WORK REQUIRED: Pictures aside, copy exactly the lines running from the one with "Segment: duodenum. Return" to the end of the records.

Collected data:

[Start of section]

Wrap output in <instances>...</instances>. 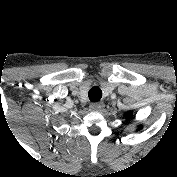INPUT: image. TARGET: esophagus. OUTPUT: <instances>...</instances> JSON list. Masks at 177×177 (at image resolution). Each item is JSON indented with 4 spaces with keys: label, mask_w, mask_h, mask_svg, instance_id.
Here are the masks:
<instances>
[{
    "label": "esophagus",
    "mask_w": 177,
    "mask_h": 177,
    "mask_svg": "<svg viewBox=\"0 0 177 177\" xmlns=\"http://www.w3.org/2000/svg\"><path fill=\"white\" fill-rule=\"evenodd\" d=\"M104 104L102 102H95L89 106V109L94 112H99L103 109Z\"/></svg>",
    "instance_id": "esophagus-1"
}]
</instances>
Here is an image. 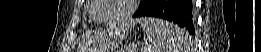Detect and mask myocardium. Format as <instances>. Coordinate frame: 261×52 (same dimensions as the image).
I'll use <instances>...</instances> for the list:
<instances>
[{
    "mask_svg": "<svg viewBox=\"0 0 261 52\" xmlns=\"http://www.w3.org/2000/svg\"><path fill=\"white\" fill-rule=\"evenodd\" d=\"M126 1H127V8L119 17L111 21H103L98 18V12L103 8L104 2L102 0H95L94 2L97 4V6L92 11V17L94 21L104 25H112L125 21L134 13L136 4L138 2L137 0H126Z\"/></svg>",
    "mask_w": 261,
    "mask_h": 52,
    "instance_id": "obj_1",
    "label": "myocardium"
}]
</instances>
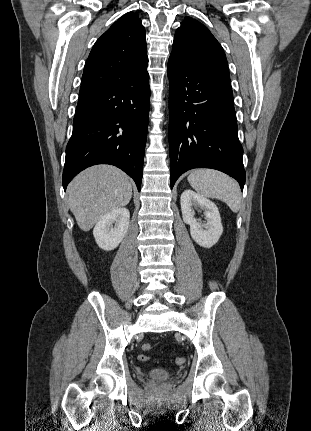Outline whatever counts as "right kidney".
Returning a JSON list of instances; mask_svg holds the SVG:
<instances>
[{
	"mask_svg": "<svg viewBox=\"0 0 311 431\" xmlns=\"http://www.w3.org/2000/svg\"><path fill=\"white\" fill-rule=\"evenodd\" d=\"M130 221V212L127 208H117L100 217L97 221L93 235L102 249H114L127 233Z\"/></svg>",
	"mask_w": 311,
	"mask_h": 431,
	"instance_id": "1",
	"label": "right kidney"
}]
</instances>
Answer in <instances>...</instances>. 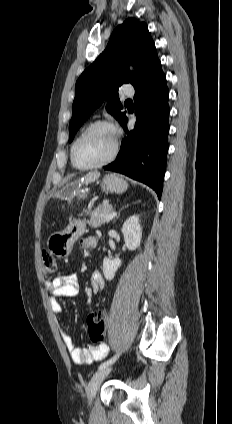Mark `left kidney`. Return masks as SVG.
<instances>
[{
    "label": "left kidney",
    "mask_w": 232,
    "mask_h": 424,
    "mask_svg": "<svg viewBox=\"0 0 232 424\" xmlns=\"http://www.w3.org/2000/svg\"><path fill=\"white\" fill-rule=\"evenodd\" d=\"M122 233L126 247L133 251L140 246L142 239V228L139 223V216L133 215L129 217L123 224ZM122 262L120 259H110L105 257L103 260L104 277L111 281Z\"/></svg>",
    "instance_id": "left-kidney-1"
}]
</instances>
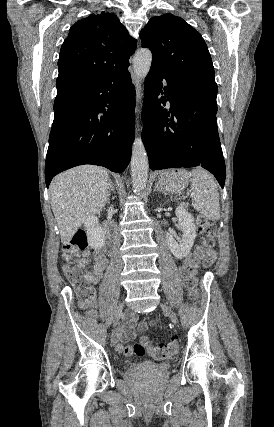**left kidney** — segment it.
<instances>
[{
  "mask_svg": "<svg viewBox=\"0 0 274 427\" xmlns=\"http://www.w3.org/2000/svg\"><path fill=\"white\" fill-rule=\"evenodd\" d=\"M175 214L179 217V227H181L183 231L182 239H178L177 241L174 231H167V245L174 257L183 259L192 249L196 237V227L193 215L188 214L187 210H184V208H180L179 206V208H176Z\"/></svg>",
  "mask_w": 274,
  "mask_h": 427,
  "instance_id": "left-kidney-1",
  "label": "left kidney"
}]
</instances>
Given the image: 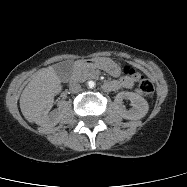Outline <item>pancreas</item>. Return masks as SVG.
Masks as SVG:
<instances>
[{
    "instance_id": "obj_1",
    "label": "pancreas",
    "mask_w": 187,
    "mask_h": 187,
    "mask_svg": "<svg viewBox=\"0 0 187 187\" xmlns=\"http://www.w3.org/2000/svg\"><path fill=\"white\" fill-rule=\"evenodd\" d=\"M74 77L77 81L83 82L88 79L97 78V71L93 67L85 65L81 68L76 69V71L74 72Z\"/></svg>"
}]
</instances>
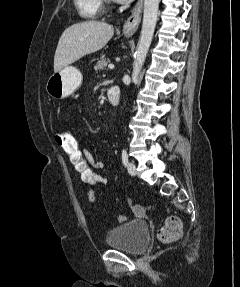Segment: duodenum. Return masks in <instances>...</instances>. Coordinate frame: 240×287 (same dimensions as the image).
I'll list each match as a JSON object with an SVG mask.
<instances>
[{
  "label": "duodenum",
  "instance_id": "1",
  "mask_svg": "<svg viewBox=\"0 0 240 287\" xmlns=\"http://www.w3.org/2000/svg\"><path fill=\"white\" fill-rule=\"evenodd\" d=\"M107 98L113 105L119 104L120 101V89L118 86H112L107 92Z\"/></svg>",
  "mask_w": 240,
  "mask_h": 287
}]
</instances>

[End of section]

TASK RESPONSE:
Segment: duodenum. Return masks in <instances>...</instances>. Coordinate frame: 240×287 (same dimensions as the image).
I'll list each match as a JSON object with an SVG mask.
<instances>
[{
  "label": "duodenum",
  "instance_id": "1",
  "mask_svg": "<svg viewBox=\"0 0 240 287\" xmlns=\"http://www.w3.org/2000/svg\"><path fill=\"white\" fill-rule=\"evenodd\" d=\"M107 98L113 105L119 104L120 101V89L118 86H112L107 92Z\"/></svg>",
  "mask_w": 240,
  "mask_h": 287
}]
</instances>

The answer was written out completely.